The problem with the framing, as multiple fact-checkers have pointed out (and is pretty common among political memes), was the omitted context. In the virtual interview, which took place on June 17 (months before she was Biden’s running mate, and weeks before the meme was circulated), Harris and Colbert had been discussing the broader topic of protest marches and how they have historically facilitated legislative change. There was no mention of anything related to riots or violence. Toward the end of the exchange, Colbert said that he hadn’t seen as much media coverage of the BLM marches lately. The now heavily focused-on quote from Harris was her explanation that they were still happening (which they were all over the country), along with her expressed passion for the movement and message.

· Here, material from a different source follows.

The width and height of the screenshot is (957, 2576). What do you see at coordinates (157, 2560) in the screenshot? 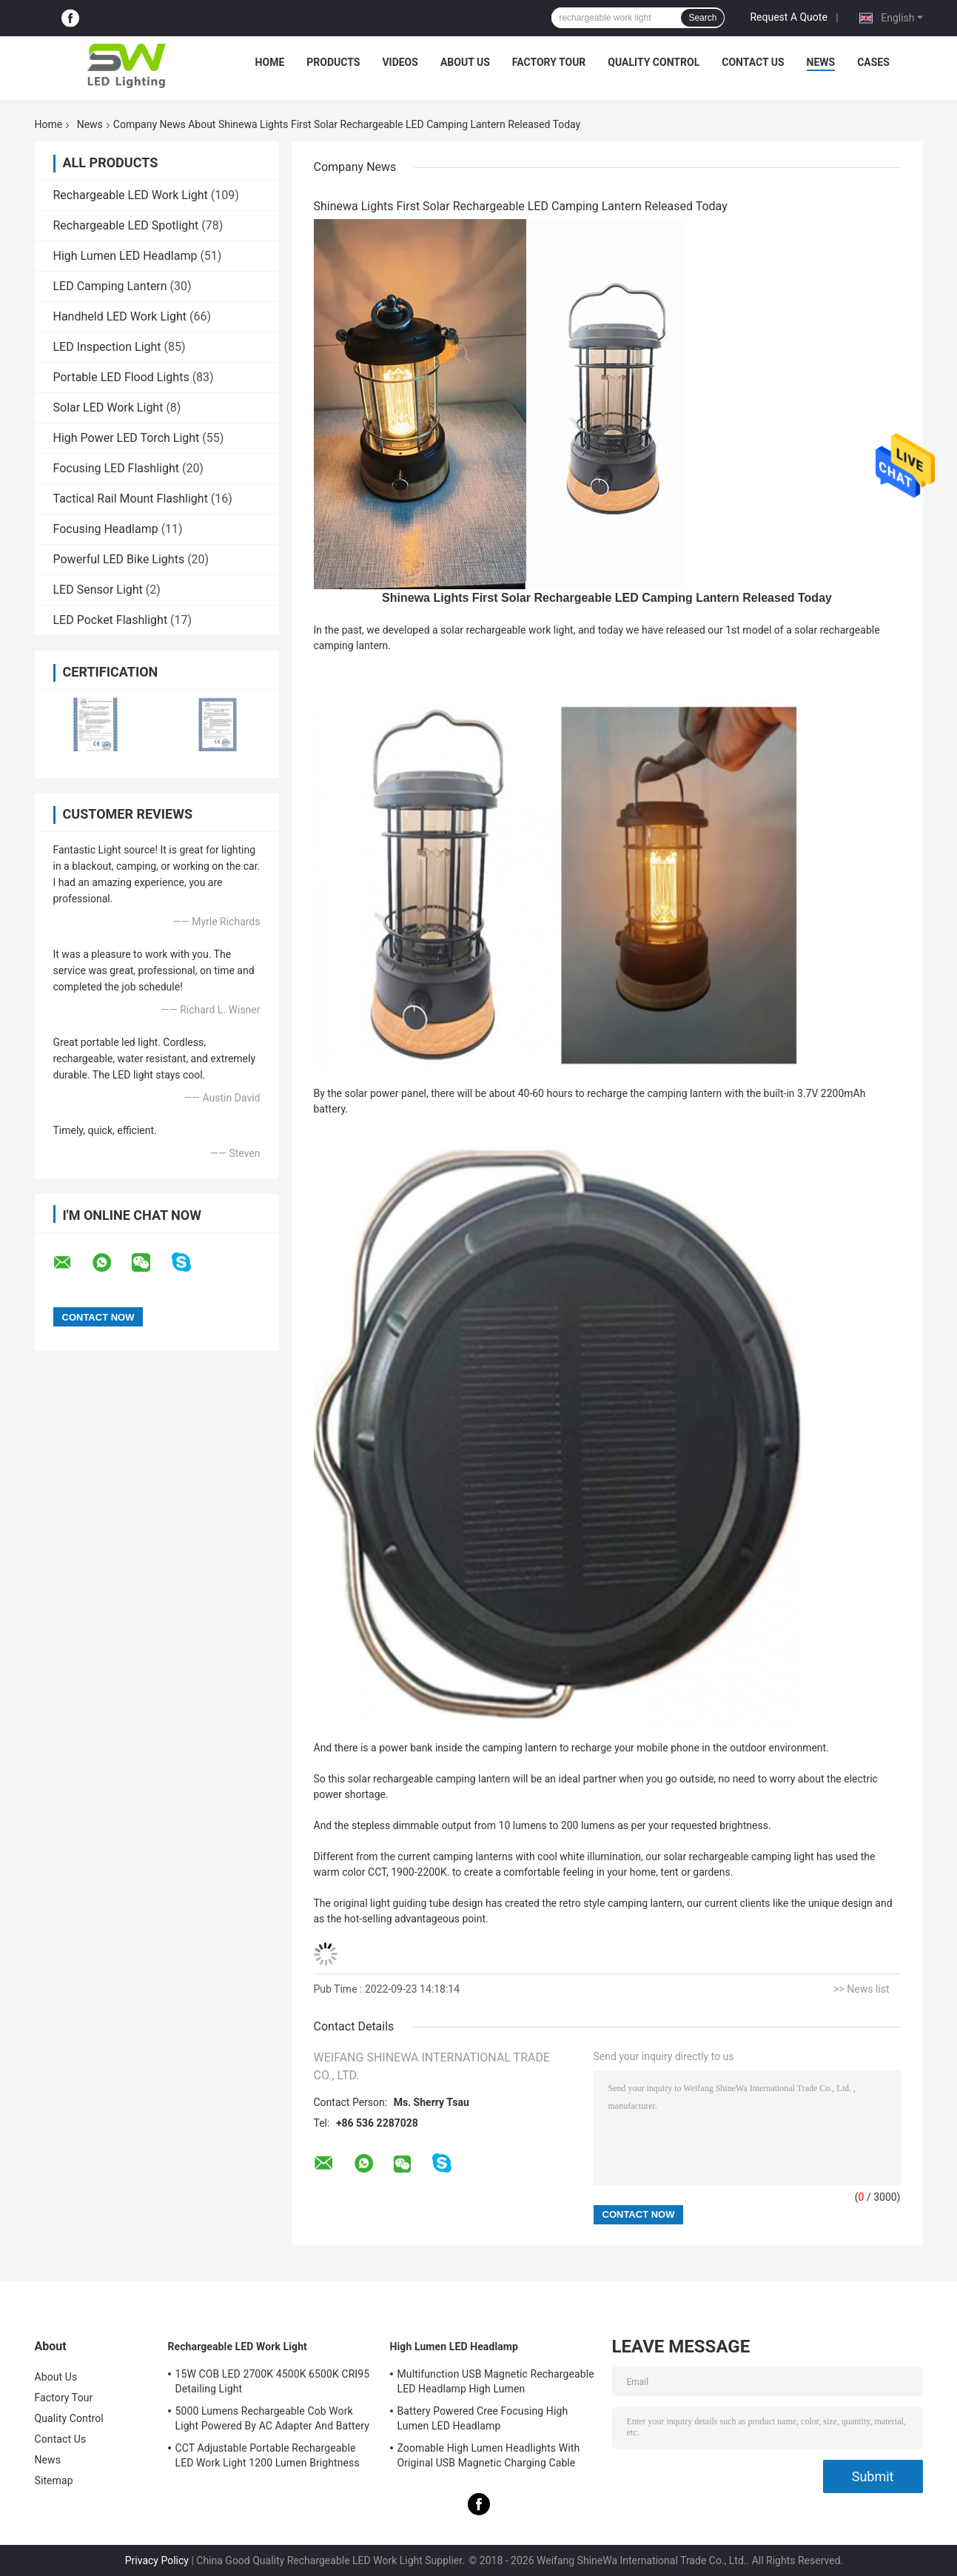 I see `Privacy Policy` at bounding box center [157, 2560].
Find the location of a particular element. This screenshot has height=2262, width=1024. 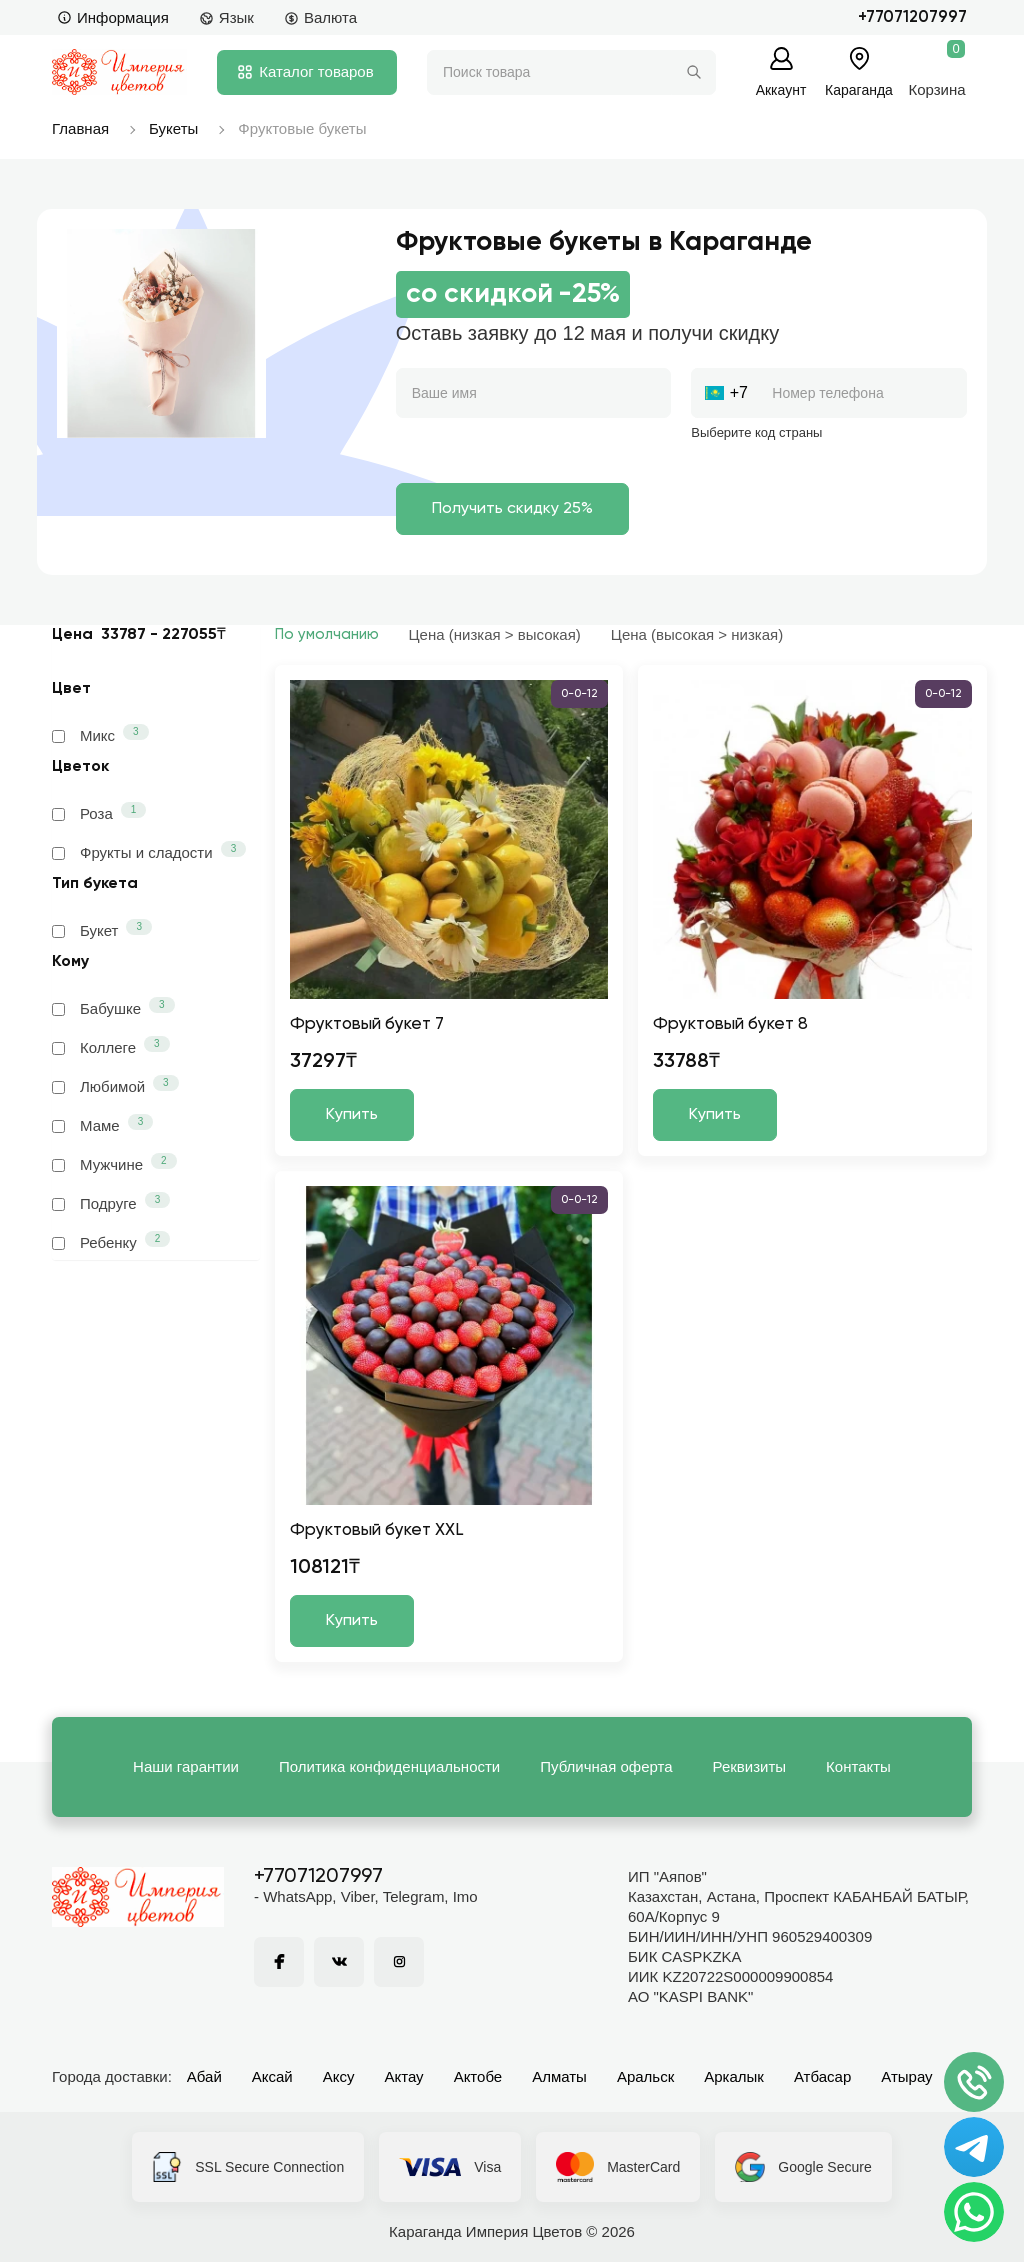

Now, would the exchange have been an excellent opportunity for Harris to specifically call out and denounce the violence that had stemmed from at least two marches by that point in time? Yes! Instead, she waited until a few weeks later. Colbert should have also acknowledged the violence, and asked her about it, but he unsurprisingly didn't.
The omission was negligent, cowardly, and worthy of criticism (and I have a long list of other gripes about Harris)… but did it amount to an incitement of violence? Of course not.
When people are inclined to defend indefensible behavior from their tribe, by identifying it in the other tribe, context and proportionality often gets tossed by the wayside in an effort to make the puzzle pieces fit.
There simply isn’t a good-faith equivalence between Harris’s impromptu answer and two months of a President of the United States stoking flames through conspiracy-fueled efforts to sell millions of passionately loyal Americans on the perverse lie that our nation’s democracy had been hijacked, that he had actually won the election, and that January 6th at the U.S. Capitol would be the day of reckoning.
Yet, the narrative is out there front and center because whataboutism is an effective deflection tool in escaping accountability. It also helps convince those who use it that their reflexive partisan sentiments are justified.
A couple of commentators I've respected over the years used to talk about the virtues of the political "mirror test," a self-imposed exercise in which one asks themself if he or she would feel differently about a situation, based on which political party or figure was at the center of it. It's basically a tool for instilling single-standard, self-reflective analysis.
Unfortunately, at this point in American history, there are millions of broken mirrors, especially when it comes to politics... and I don't expect clear reflections to return anytime soon.